(Page images and extracted text)
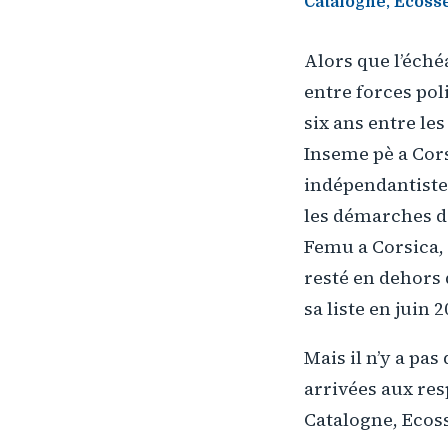
Catalogne, Ecoss
Alors que l’éché
entre forces pol
six ans entre le
Inseme pè a Cors
indépendantiste,
les démarches de
Femu a Corsica, 
resté en dehors 
sa liste en juin 2
Mais il n’y a pas
arrivées aux res
Catalogne, Ecos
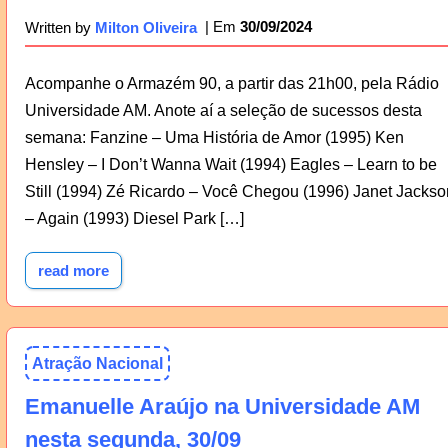
30/09/2024
Written by
Milton Oliveira
Acompanhe o Armazém 90, a partir das 21h00, pela Rádio
Universidade AM. Anote aí a seleção de sucessos desta
semana: Fanzine – Uma História de Amor (1995) Ken
Hensley – I Don’t Wanna Wait (1994) Eagles – Learn to be
Still (1994) Zé Ricardo – Você Chegou (1996) Janet Jackso
– Again (1993) Diesel Park […]
read more
Atração Nacional
Emanuelle Araújo na Universidade AM
nesta segunda, 30/09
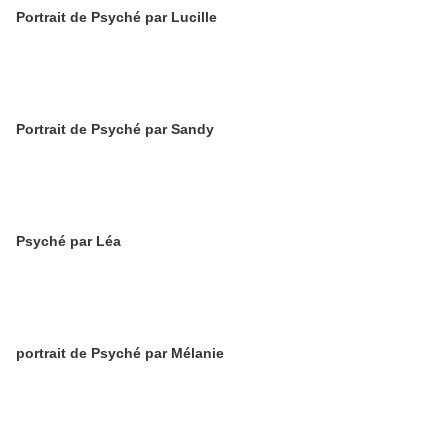
Portrait de Psyché par Lucille
Portrait de Psyché par Sandy
Psyché par Léa
portrait de Psyché par Mélanie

● **WHAT THIS TASK INVOLVES**
Output all entries unchanged; skip the pictures.

● **RESPONSE TO THE EXERCISE**
Catalogne, Ecoss
Alors que l’éché
entre forces pol
six ans entre le
Inseme pè a Cors
indépendantiste,
les démarches de
Femu a Corsica, 
resté en dehors 
sa liste en juin 2
Mais il n’y a pas
arrivées aux res
Catalogne, Ecos
30/09/2024
Written by
Milton Oliveira
Acompanhe o Armazém 90, a partir das 21h00, pela Rádio
Universidade AM. Anote aí a seleção de sucessos desta
semana: Fanzine – Uma História de Amor (1995) Ken
Hensley – I Don’t Wanna Wait (1994) Eagles – Learn to be
Still (1994) Zé Ricardo – Você Chegou (1996) Janet Jackso
– Again (1993) Diesel Park […]
read more
Atração Nacional
Emanuelle Araújo na Universidade AM
nesta segunda, 30/09
Portrait de Psyché par Lucille
Portrait de Psyché par Sandy
Psyché par Léa
portrait de Psyché par Mélanie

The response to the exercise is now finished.